June still asked after her brother whenever she had the chance, though somehow she was certain that she would never see him again. Either he would be killed in the fighting or they would perish on the road. But even at the farmer’s house she spoke his name to those sitting immediately around them, perhaps more for the twins’ sake than anything else.
The twins were fast asleep. She was flagging, too, and hungry. Sometimes the pangs overwhelmed her at night, after her siblings were asleep, and only then did she allow herself to softly whimper and cry. By the morning her spirit had hardened again, her mind already scrambling, angling furiously as to how they would eat for the day.

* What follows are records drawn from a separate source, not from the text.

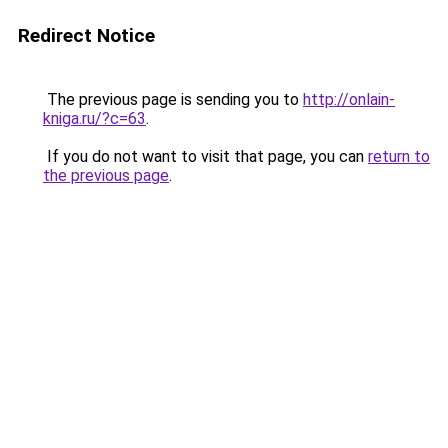
Redirect Notice
The previous page is sending you to
http://onlain-
kniga.ru/?c=63
.
If you do not want to visit that page, you can
return to
the previous page
.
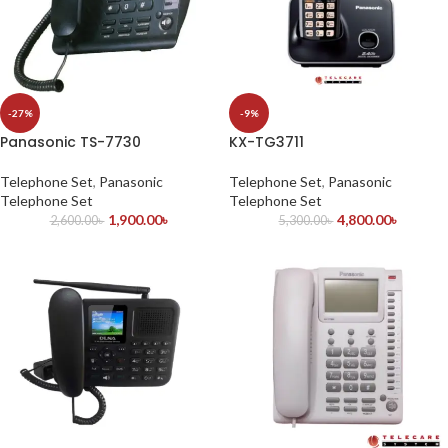
-27%
-9%
Panasonic TS-7730
KX-TG3711
Telephone Set
,
Panasonic
Telephone Set
,
Panasonic
Telephone Set
Telephone Set
1,900.00
৳
4,800.00
৳
2,600.00
৳
5,300.00
৳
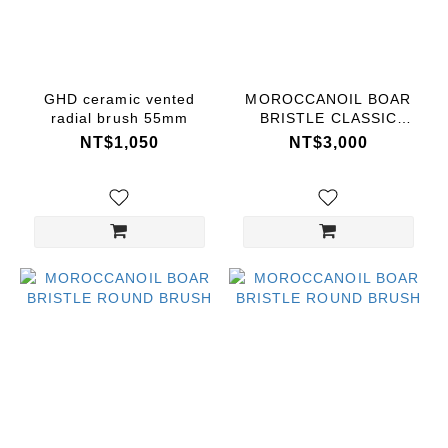
Price
Range
(NT$)
GHD ceramic vented
MOROCCANOIL BOAR
radial brush 55mm
BRISTLE CLASSIC
BRUSH
NT$1,050
NT$3,000
~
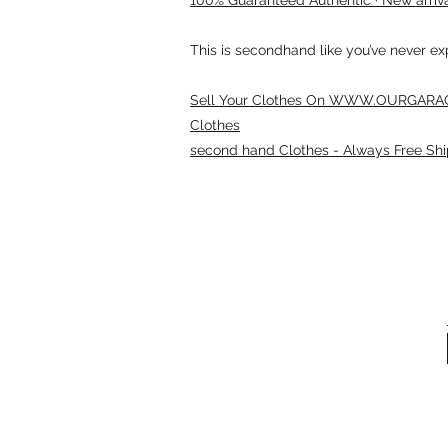
This is secondhand like you’ve never e
Sell Your Clothes On WWW.OURGARAG
Clothes
second hand Clothes - Always Free Shi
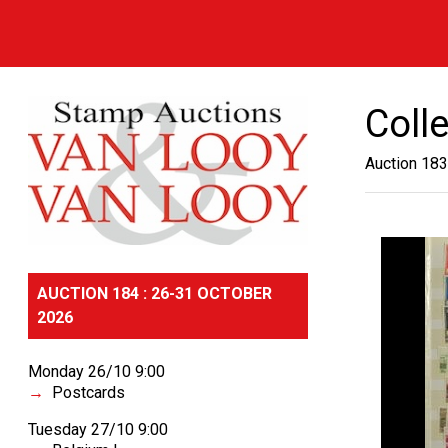
Coll
Auction 183
AUCTION 184 : 26-31 OCTOBER
2026
Monday 26/10 9:00
Postcards
Tuesday 27/10 9:00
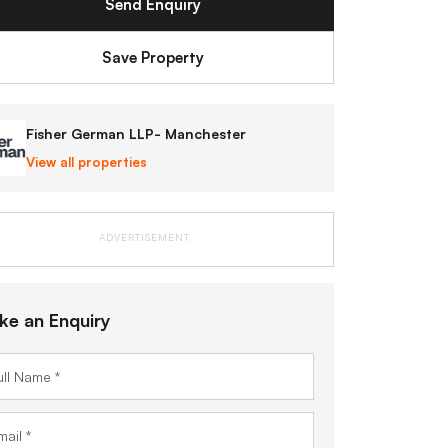
Send Enquiry
Save Property
Fisher German LLP- Manchester
View all properties
ADVERTISEMENT
ke an Enquiry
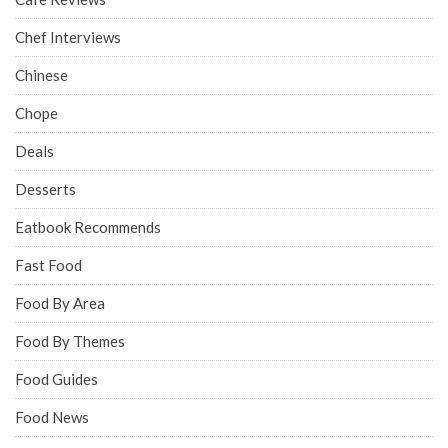
Chef Interviews
Chinese
Chope
Deals
Desserts
Eatbook Recommends
Fast Food
Food By Area
Food By Themes
Food Guides
Food News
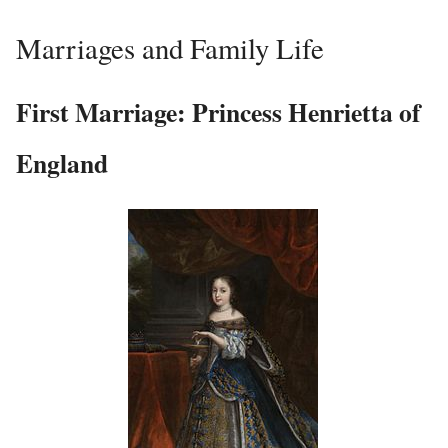
Marriages and Family Life
First Marriage: Princess Henrietta of
England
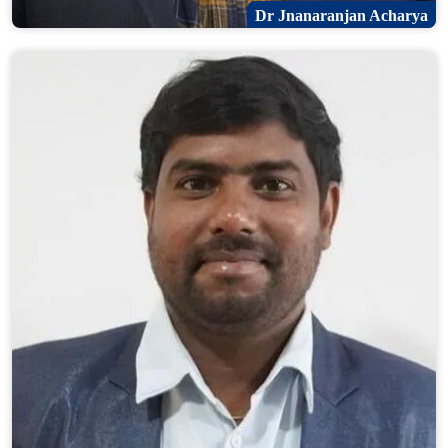
Dr Jnanaranjan Acharya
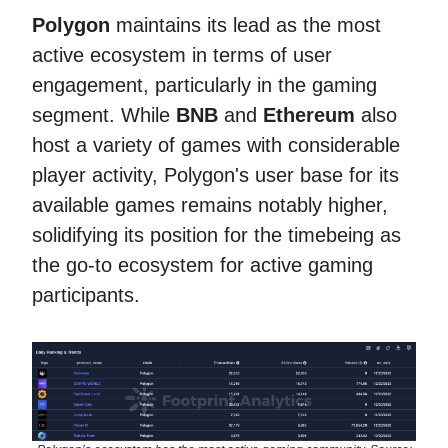
Polygon
maintains its lead as the most
active ecosystem in terms of user
engagement, particularly in the gaming
segment. While
BNB
and
Ethereum
also
host a variety of games with considerable
player activity, Polygon's user base for its
available games remains notably higher,
solidifying its position for the timebeing as
the go-to ecosystem for active gaming
participants.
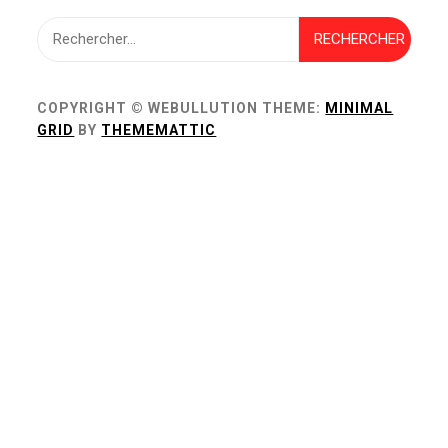
Rechercher :
COPYRIGHT © WEBULLUTION
THEME:
MINIMAL
GRID
BY
THEMEMATTIC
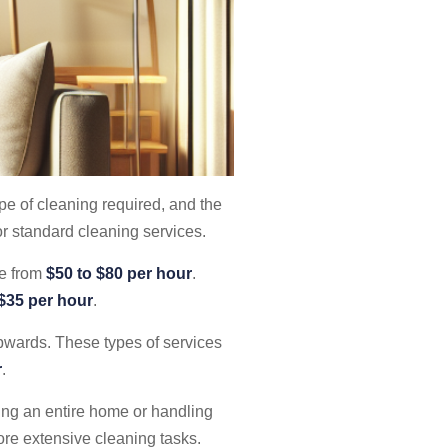
ype of cleaning required, and the
r standard cleaning services.
ge from
$50 to $80 per hour
.
 $35 per hour
.
upwards. These types of services
r
.
ning an entire home or handling
ore extensive cleaning tasks.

They were constantly famished, the hunger risen in them like well water during the spring rains, accruing to them each day until the feeling, oddly enough, was like an unbearable plenitude, this pressing flood of hollowness that would not recede. In the beginning, in those first days on the march, when they still had some money, they might buy rice and dried cabbage from others, her mother making a simple soup or gruel in a small tin pot a former neighbor had kindly given them. Because they’d had no time to gather what they’d packed they had much less than most of the other refugees. At first they did not dwell on the circumstances, for they were surely only temporary, for everyone was quickly moving southward toward the rumored refugee camps set up well behind the front, where people said there was plenty of food, and tents. Once a column of American trucks had rolled by, the soldiers tossing oranges and candy to them, and they could believe they would be all right. But soon enough, within mere days, there was little anyone could sell them, or, if someone was willing, a cup of rice or some strips of dried squid would be so costly that their money was practically worthless. And so the five of them-her mother and older sister and the twins and herself-took to foraging and scavenging, leaving the road for a part of the day to gather whatever they could in the countryside, greens and roots, wild berries and seeds, and then always checking any abandoned or destroyed American armor or trucks, however dangerous that might be, for whatever had been left behind. The Americans seemed to have unlimited supplies and were generous and profligate with them. Of course everyone else knew the same and so it was pure luck to happen upon a vehicle before it was completely, instantly stripped.